(Data records)

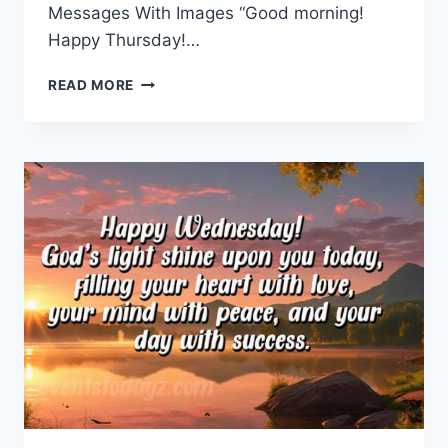
Messages With Images “Good morning!
Happy Thursday!…
THURSDAY
READ MORE
MORNING
GREETINGS
&
MESSAGES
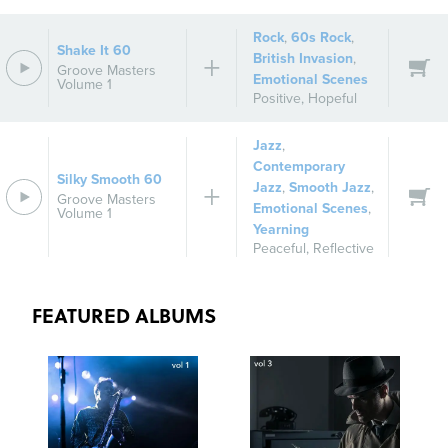
Rock
,
60s Rock
,
Shake It 60
British Invasion
,
Groove Masters
Emotional Scenes
Volume 1
Positive
,
Hopeful
Jazz
,
Contemporary
Silky Smooth 60
Jazz
,
Smooth Jazz
,
Groove Masters
Emotional Scenes
,
Volume 1
Yearning
Peaceful
,
Reflective
FEATURED ALBUMS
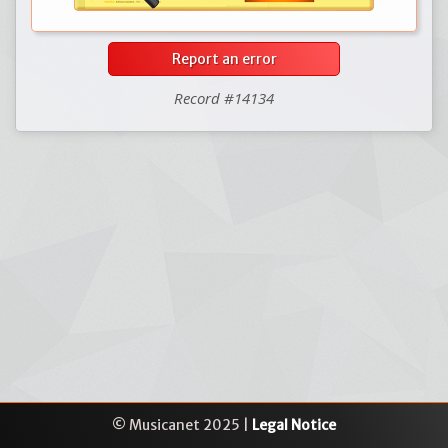
Report an error
Record #14134
© Musicanet 2025 |
Legal Notice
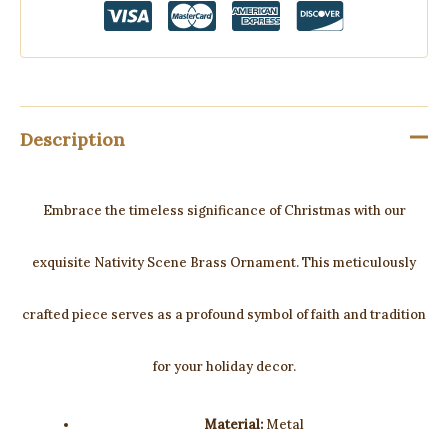
Description
Embrace the timeless significance of Christmas with our
exquisite Nativity Scene Brass Ornament. This meticulously
crafted piece serves as a profound symbol of faith and tradition
for your holiday decor.
Material:
Metal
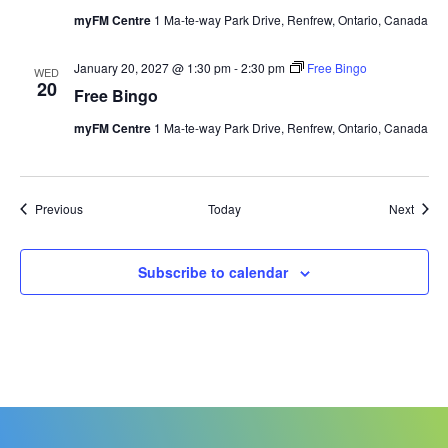
myFM Centre
1 Ma-te-way Park Drive, Renfrew, Ontario, Canada
January 20, 2027 @ 1:30 pm
-
2:30 pm
Free Bingo
WED
20
Free Bingo
myFM Centre
1 Ma-te-way Park Drive, Renfrew, Ontario, Canada
Events
Event
Previous
Today
Next
Subscribe to calendar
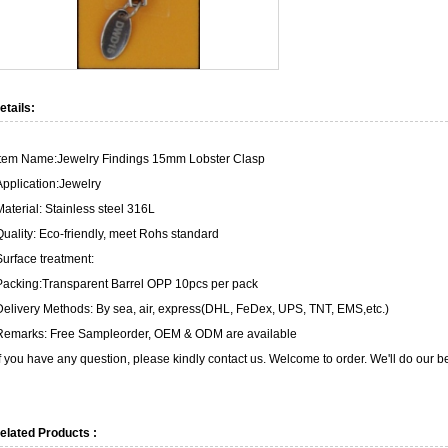
etails:
Item Name:Jewelry Findings 15mm Lobster Clasp
Application:Jewelry
Material: Stainless steel 316L
Quality: Eco-friendly, meet Rohs standard
Surface treatment:
Packing:Transparent Barrel OPP 10pcs per pack
Delivery Methods: By sea, air, express(DHL, FeDex, UPS, TNT, EMS,etc.)
Remarks: Free Sampleorder, OEM & ODM are available
If you have any question, please kindly contact us. Welcome to order. We'll do our be
elated Products :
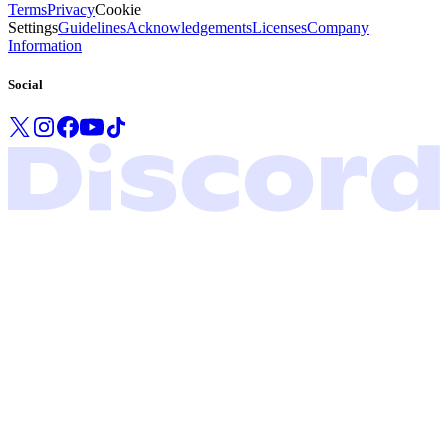
Terms
Privacy
Cookie
Settings
Guidelines
Acknowledgements
Licenses
Company
Information
Social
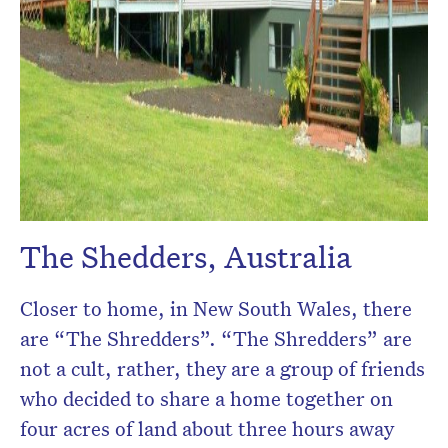
The Shedders, Australia
Closer to home, in New South Wales, there
are “The Shredders”. “The Shredders” are
not a cult, rather, they are a group of friends
who decided to share a home together on
four acres of land about three hours away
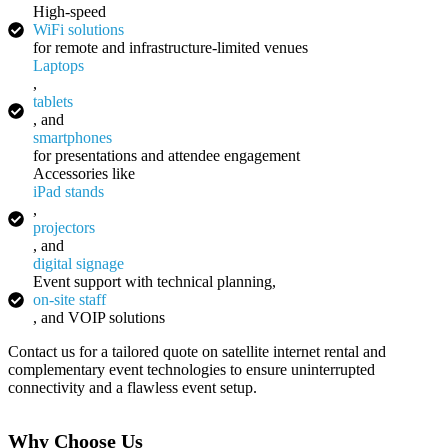
High-speed
WiFi solutions
for remote and infrastructure-limited venues
Laptops
,
tablets
, and
smartphones
for presentations and attendee engagement
Accessories like
iPad stands
,
projectors
, and
digital signage
Event support with technical planning,
on-site staff
, and VOIP solutions
Contact us for a tailored quote on satellite internet rental and
complementary event technologies to ensure uninterrupted
connectivity and a flawless event setup.
Why Choose Us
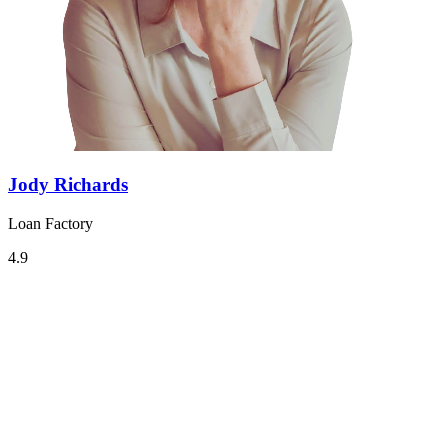
Jody Richards
Loan Factory
4.9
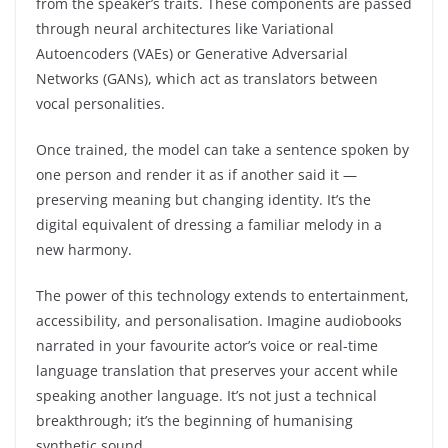
from the speaker’s traits. These components are passed
through neural architectures like Variational
Autoencoders (VAEs) or Generative Adversarial
Networks (GANs), which act as translators between
vocal personalities.
Once trained, the model can take a sentence spoken by
one person and render it as if another said it —
preserving meaning but changing identity. It’s the
digital equivalent of dressing a familiar melody in a
new harmony.
The power of this technology extends to entertainment,
accessibility, and personalisation. Imagine audiobooks
narrated in your favourite actor’s voice or real-time
language translation that preserves your accent while
speaking another language. It’s not just a technical
breakthrough; it’s the beginning of humanising
synthetic sound.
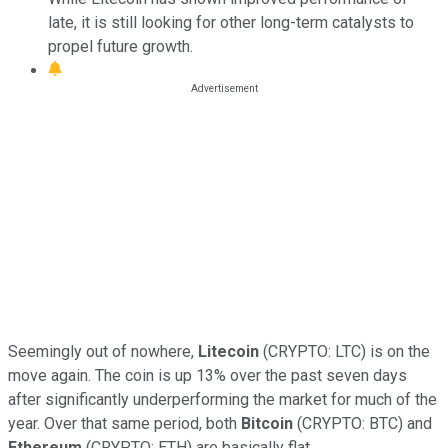
late, it is still looking for other long-term catalysts to
propel future growth.
Seemingly out of nowhere,
Litecoin
(CRYPTO: LTC) is on the
move again. The coin is up 13% over the past seven days
after significantly underperforming the market for much of the
year. Over that same period, both
Bitcoin
(CRYPTO: BTC) and
Ethereum
(CRYPTO: ETH) are basically flat.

(End Data records)

## Task brief
Print the lines from the one that contains "synthetic sound." through the last line of the data, exactly and in full, and no other lines. Pictures are not part of the copy.

## Reply
synthetic sound.
late, it is still looking for other long-term catalysts to
propel future growth.
Seemingly out of nowhere,
Litecoin
(CRYPTO: LTC) is on the
move again. The coin is up 13% over the past seven days
after significantly underperforming the market for much of the
year. Over that same period, both
Bitcoin
(CRYPTO: BTC) and
Ethereum
(CRYPTO: ETH) are basically flat.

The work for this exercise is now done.